Thursday, November 21, 2013

Time as an Element: Time Heals All Things

"Time Heals All Things" -- wood, sand, acrylic, miscellaneous
Original ideas
     For our third project in Art III, we had only one guideline: incorporate time as an element. Inspired by someone else's use of butterflies, my first idea combined chromatography and metal working to create a butterfly sculpture. The wings would be filter paper with marker, and over time water would marble the colors. I also thought of making a giant hourglass and gluing random knick-knacks and whatnot to the bottom, so as time passed the sand would cover them as if they'd been erased by time. In thinking about this principle, I stumbled on my final idea. Time can erase memories in a negative sense, but the passage of time is also very healing. As time goes on, our anger, pain, and loss are soothed, glossed over, and forgotten. Including an interactive and meditative aspect in my project would allow each person to make it his own and hopefully gain something from the experience.
Staining the frame
Nailing the frame together
     In designing this piece, I had to come from an unusual direction. Normally the focus in creating art is making it as visually appealing as possible; this time, I had to look at it from an engineering angle. I wanted people to be able to write in the sand and have their pictures and images washed away, but this meant that I had to have a source of the water and a way for it to run off. The containers had to be waterproof, but also have an aesthetic element. After some planning, I decided on a design that had a box frame with mesh on the bottom to drain the water placed above a 9x9 cake pan which would hold the water. I would then attach a fountain and nail holes in a piece of plastic tubing to disperse the water over the width of the box. I balanced the frame at an angle to the cake pan so the water would drain downhill. 
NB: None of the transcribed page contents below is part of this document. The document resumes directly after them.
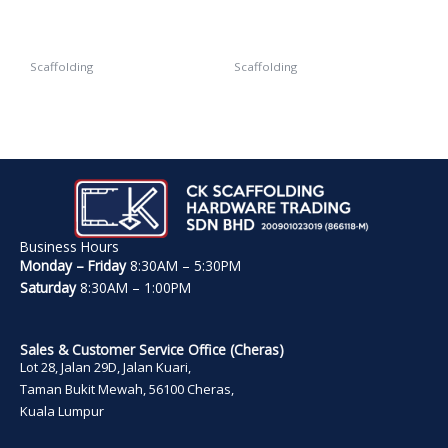
Scaffolding
Scaffolding
Tie Nut
Beam Coupler
Business Hours
Monday – Friday
8:30AM – 5:30PM
Saturday
8:30AM – 1:00PM
Sales & Customer Service Office (Cheras)
Lot 28, Jalan 29D, Jalan Kuari,
Taman Bukit Mewah, 56100 Cheras,
Kuala Lumpur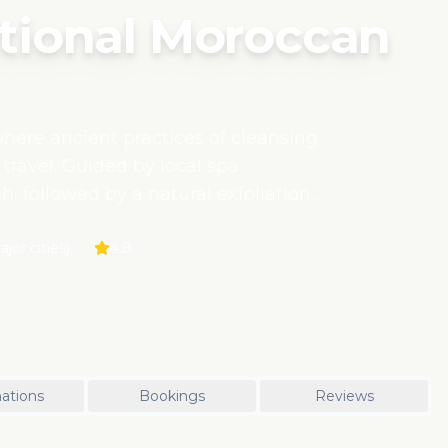
ional Moroccan
ere ancient practices of cleansing
 travel. Guided by local spa
h, followed by a natural exfoliation
organic argan oil sourced from
his experience is deeply rooted in
jor cities)
4.8
to connect with the culture while
ess practices.
ations
Bookings
Reviews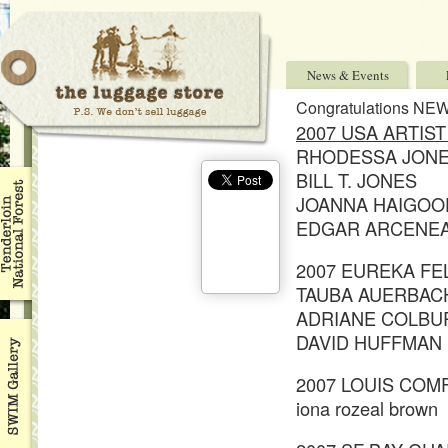
News & Events
Congratulations NE
2007 USA ARTIS
RHODESSA JON
BILL T. JONES
JOANNA HAIGOO
EDGAR ARCENE
2007 EUREKA F
TAUBA AUERBAC
ADRIANE COLBU
DAVID HUFFMAN
2007 LOUIS COM
iona rozeal brown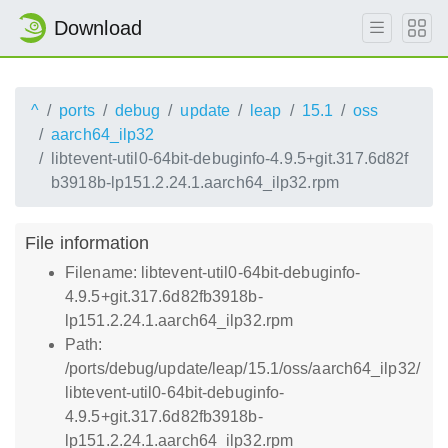
Download
^
ports
debug
update
leap
15.1
oss
aarch64_ilp32
libtevent-util0-64bit-debuginfo-4.9.5+git.317.6d82f
b3918b-lp151.2.24.1.aarch64_ilp32.rpm
File information
Filename: libtevent-util0-64bit-debuginfo-
4.9.5+git.317.6d82fb3918b-
lp151.2.24.1.aarch64_ilp32.rpm
Path:
/ports/debug/update/leap/15.1/oss/aarch64_ilp32/
libtevent-util0-64bit-debuginfo-
4.9.5+git.317.6d82fb3918b-
lp151.2.24.1.aarch64_ilp32.rpm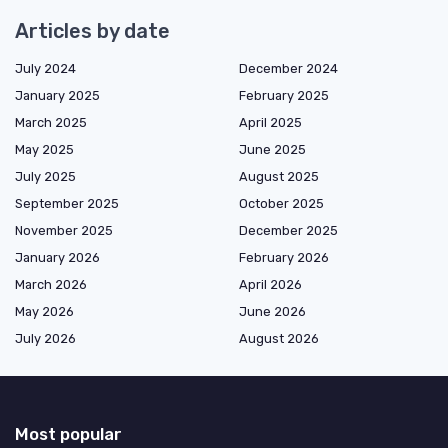
Articles by date
July 2024
December 2024
January 2025
February 2025
March 2025
April 2025
May 2025
June 2025
July 2025
August 2025
September 2025
October 2025
November 2025
December 2025
January 2026
February 2026
March 2026
April 2026
May 2026
June 2026
July 2026
August 2026
Most popular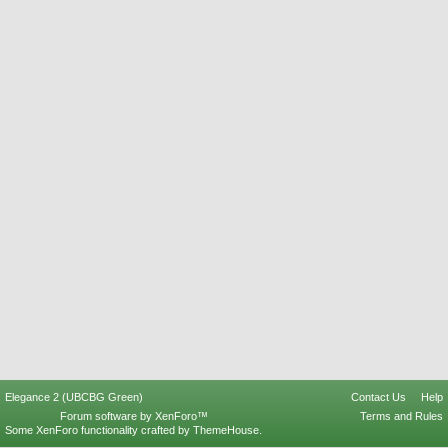
Elegance 2 (UBCBG Green)
Contact Us
Help
Forum software by XenForo™
Terms and Rules
Some XenForo functionality crafted by
ThemeHouse
.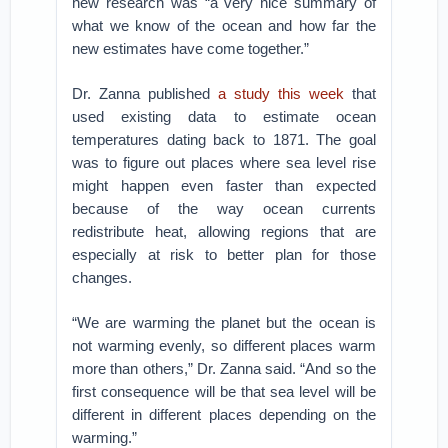
new research was “a very nice summary of
what we know of the ocean and how far the
new estimates have come together.”
Dr. Zanna published
a study this week
that
used existing data to estimate ocean
temperatures dating back to 1871. The goal
was to figure out places where sea level rise
might happen even faster than expected
because of the way ocean currents
redistribute heat, allowing regions that are
especially at risk to better plan for those
changes.
“We are warming the planet but the ocean is
not warming evenly, so different places warm
more than others,” Dr. Zanna said. “And so the
first consequence will be that sea level will be
different in different places depending on the
warming.”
"You may delay, but time will not"
 -- Ben Franklin
Assembly
     To make the frame more visually appealing, I painted three quotes on the sides: "Time heals all," "'Time takes all, whether you want it to or not' -- Stephen King," and "'You may delay, but time will not' -- Ben Franklin" in white acrylic paint and then stained over the whole thing. Because acrylic paint is water based and the wood stain I used was oil based, the white paint shone through the dark stain to reveal the words. In total materials, I used: four 9-inch-long pieces of wood, nails (and a hammer), staples (and a staple gun), plastic mesh, Weldbond glue, dark walnut stain, white acrylic paint, sand from a baseball field and a volleyball court, PVC pipe, two widths of plastic tubing, a 9x9 cake pan, duct tape, black spray paint, black acrylic paint, black rubber spray paint, foam board, packing tape, a water pump, and water. After all the effort I put into making this project, my original idea failed. The grain of the mesh wasn't fine enough to hold sand the right size; the sand I ended up using was too big to be moved by the water. To salvage the principles I was trying to portray, I turned to water color. Instead of moving the sand itself, I encourage people to paint on top of it. The water eventually would wash it away. This failure demonstrates the risks I took in making "Time Heals All Things." Starting this project, I was creating something that had never been tried before. I had to be innovative with my materials, taking multiple trips to hardware, grocery, and craft stores to find the perfect fountain or cake pan. I had to redo things several times -- spray painting things made them sticky, and nailing holes in plastic didn't work as well as using an Xacto knife. After much trial and error, my final project emerged. And it worked!